Transcribed page contents:
--- --- ---
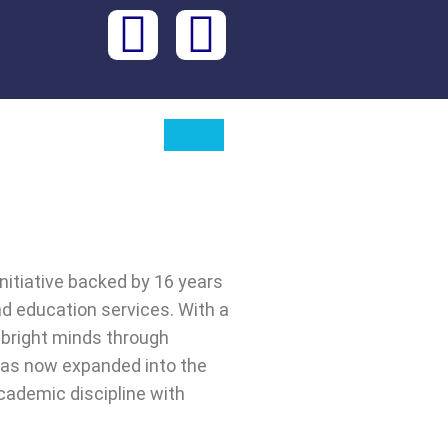
initiative backed by 16 years
nd education services. With a
 bright minds through
has now expanded into the
cademic discipline with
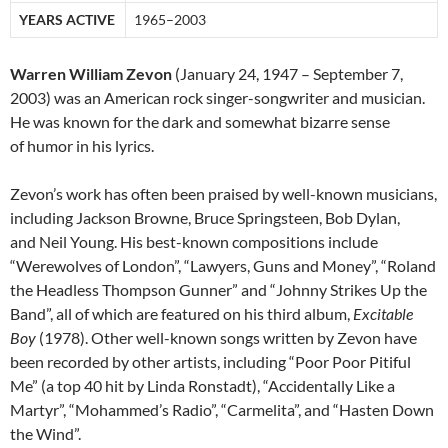
YEARS ACTIVE
1965–2003
Warren William Zevon
(January 24, 1947 – September 7,
2003) was an American rock singer-songwriter and musician.
He was known for the dark and somewhat bizarre sense
of humor in his lyrics.
Zevon’s work has often been praised by well-known musicians,
including Jackson Browne, Bruce Springsteen, Bob Dylan,
and Neil Young. His best-known compositions include
“Werewolves of London”, “Lawyers, Guns and Money”, “Roland
the Headless Thompson Gunner” and “Johnny Strikes Up the
Band”, all of which are featured on his third album,
Excitable
Boy
(1978). Other well-known songs written by Zevon have
been recorded by other artists, including “Poor Poor Pitiful
Me” (a top 40 hit by Linda Ronstadt), “Accidentally Like a
Martyr”, “Mohammed’s Radio”, “Carmelita”, and “Hasten Down
the Wind”.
--- --- ---
Check each line above for the string "including", then copy the ones that have it.

including Jackson Browne, Bruce Springsteen, Bob Dylan,
been recorded by other artists, including “Poor Poor Pitiful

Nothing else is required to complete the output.